UCONN HUSKIES … BEST IN SHOW!!! UCONN Huskies Win Mens College Backetball Championship 60-54 over the Kentucky Wildcats
UCONN HUSKIES … BEST IN SHOW!!!
#7 seed University of Connecticut Huskies defeat the #8 seed Kentucky Wildcats, 60-54 …
UCONN guard Shabazz Napier was the best player on the court tonight as he lead the Huskies to a 60-54 victory over Kentucky and its five starting freshmen before 79,238 at AT&T Stadium in North Texas. The UCONN backcourt of Napier and Ryan Boatright were in control the whole way as the Huskies never trailed. Napier had 22 points and six rebounds. Boatright had 14 points and three assists. In the end, the more mature, fundamentally sound UCONN Huskies defeated the Kentucky Wildcat “one and doners”. Not to mention free throw shooting killed Kentucky. It was the 4th Men’s basketball championship, adding to their school titles in 1999, 2004 and 2011. Shabazz Napier was named the Most Outstanding Player of the Final Four.
Shabazz Napier turned in another all-court masterpiece Monday night to lift the Huskies to a 60-54 win over Kentucky’s freshmen and a national title hardly anyone saw coming.
Napier had 22 points, six rebounds and three assists, and his partner in defensive lock-down, Ryan Boatright, finished with 14 points.

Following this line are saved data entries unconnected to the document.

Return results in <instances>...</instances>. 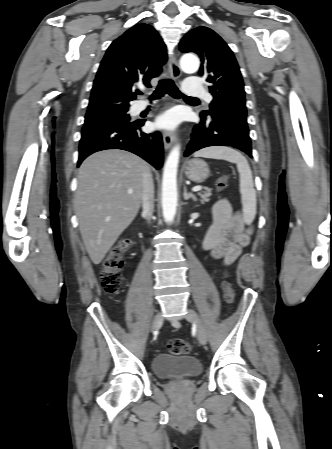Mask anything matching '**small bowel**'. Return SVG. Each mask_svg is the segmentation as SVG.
Returning a JSON list of instances; mask_svg holds the SVG:
<instances>
[{"instance_id": "c3829d8e", "label": "small bowel", "mask_w": 332, "mask_h": 449, "mask_svg": "<svg viewBox=\"0 0 332 449\" xmlns=\"http://www.w3.org/2000/svg\"><path fill=\"white\" fill-rule=\"evenodd\" d=\"M251 230L247 228L238 211L226 199L219 200L212 212V224L203 241V248L213 258L225 264L234 262L242 248L249 243Z\"/></svg>"}]
</instances>
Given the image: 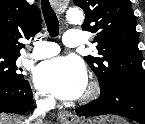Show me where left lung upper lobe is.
Listing matches in <instances>:
<instances>
[{
    "mask_svg": "<svg viewBox=\"0 0 145 124\" xmlns=\"http://www.w3.org/2000/svg\"><path fill=\"white\" fill-rule=\"evenodd\" d=\"M85 12L82 29L95 33L100 57H84L100 84V94L120 83L145 87L136 19L130 0H73Z\"/></svg>",
    "mask_w": 145,
    "mask_h": 124,
    "instance_id": "5c2ea615",
    "label": "left lung upper lobe"
}]
</instances>
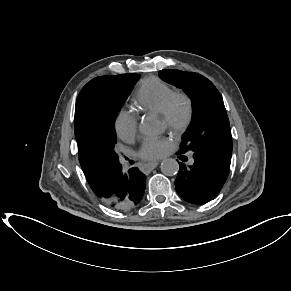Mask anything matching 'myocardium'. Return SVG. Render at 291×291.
I'll return each mask as SVG.
<instances>
[{
	"mask_svg": "<svg viewBox=\"0 0 291 291\" xmlns=\"http://www.w3.org/2000/svg\"><path fill=\"white\" fill-rule=\"evenodd\" d=\"M160 117L168 130L180 136L188 131L194 119L193 103L184 92H175Z\"/></svg>",
	"mask_w": 291,
	"mask_h": 291,
	"instance_id": "f54148a6",
	"label": "myocardium"
}]
</instances>
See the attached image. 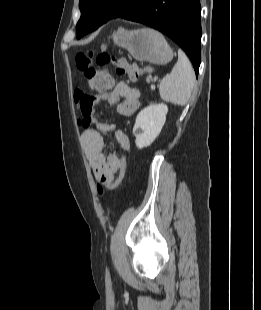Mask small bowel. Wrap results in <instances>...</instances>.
<instances>
[{"label": "small bowel", "instance_id": "1", "mask_svg": "<svg viewBox=\"0 0 261 310\" xmlns=\"http://www.w3.org/2000/svg\"><path fill=\"white\" fill-rule=\"evenodd\" d=\"M74 99L81 115L80 123L86 128L82 134V143L94 176L100 183H110L119 173L122 161L119 152L109 155L104 153L105 138L113 140L118 148L124 150L129 148V140L121 130H116L112 135L115 126L98 122L94 118V108L100 103H107L117 106L121 115L131 116L140 107V91L126 82L119 81L113 84L110 91L98 95H88L76 90ZM91 125L96 129L90 128Z\"/></svg>", "mask_w": 261, "mask_h": 310}]
</instances>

UConn (32-8) never trailed. The Huskies led by as many as 15 in the first half and watched the Wildcats (29-11) trim the deficit to one with 8:13 left. But Aaron Harrison, Kentucky’s big-moment shooter in the last three games, missed a 3-pointer from the left corner that would’ve given the `Cats the lead. Kentucky never got closer.

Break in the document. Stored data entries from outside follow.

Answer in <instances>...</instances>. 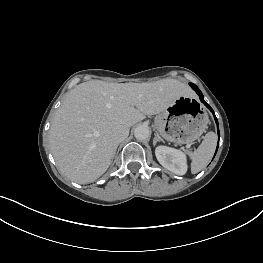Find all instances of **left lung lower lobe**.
Returning a JSON list of instances; mask_svg holds the SVG:
<instances>
[{
	"label": "left lung lower lobe",
	"mask_w": 263,
	"mask_h": 263,
	"mask_svg": "<svg viewBox=\"0 0 263 263\" xmlns=\"http://www.w3.org/2000/svg\"><path fill=\"white\" fill-rule=\"evenodd\" d=\"M190 86H191V87L196 91V93L199 95V98H200L201 102L213 113L214 118H215V121H216V124H217V127H218V121H217V118H216V116H215V114H214V111H213V109L204 101V97H203L202 92L199 90V88H198L196 85L190 83ZM218 135L220 136L219 129H218ZM217 147H218V146H217Z\"/></svg>",
	"instance_id": "left-lung-lower-lobe-1"
}]
</instances>
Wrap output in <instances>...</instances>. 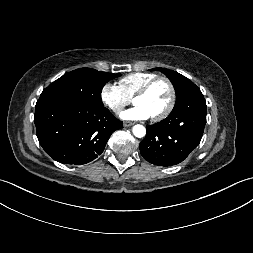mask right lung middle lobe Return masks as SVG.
Segmentation results:
<instances>
[{
	"mask_svg": "<svg viewBox=\"0 0 253 253\" xmlns=\"http://www.w3.org/2000/svg\"><path fill=\"white\" fill-rule=\"evenodd\" d=\"M121 74H110L91 68H80L66 73L46 89L40 97L61 98L91 106H104L101 92L104 85Z\"/></svg>",
	"mask_w": 253,
	"mask_h": 253,
	"instance_id": "obj_1",
	"label": "right lung middle lobe"
}]
</instances>
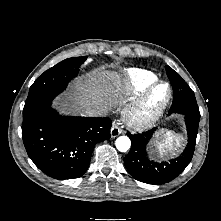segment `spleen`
<instances>
[{"instance_id":"spleen-1","label":"spleen","mask_w":221,"mask_h":221,"mask_svg":"<svg viewBox=\"0 0 221 221\" xmlns=\"http://www.w3.org/2000/svg\"><path fill=\"white\" fill-rule=\"evenodd\" d=\"M182 140L183 136L175 135L171 131H167L165 133L160 131L157 134L154 143L160 155H165L167 153L177 151L181 147Z\"/></svg>"}]
</instances>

One key difference in a six-point loss: Kentucky’s 11 missed free throws — a flashback of sorts for coach John Calipari, whose Memphis team blew a late lead against Kansas after missing multiple free throws in the 2008 final. The Wildcats went 13 for 24. UConn went 10 for 10, and when Lasan Kromah made his last two with 25.1 seconds left for a six-point margin, the celebration was on.
In all, Calipari’s One and Doners got outdone by a more fundamentally sound, more-seasoned group that came into this tournament a seventh-seeded afterthought but walked away with the program’s fourth national title since 1999. They were the highest seed to win it all since Rollie Massimino’s eighth-seeded Villanova squad in 1985.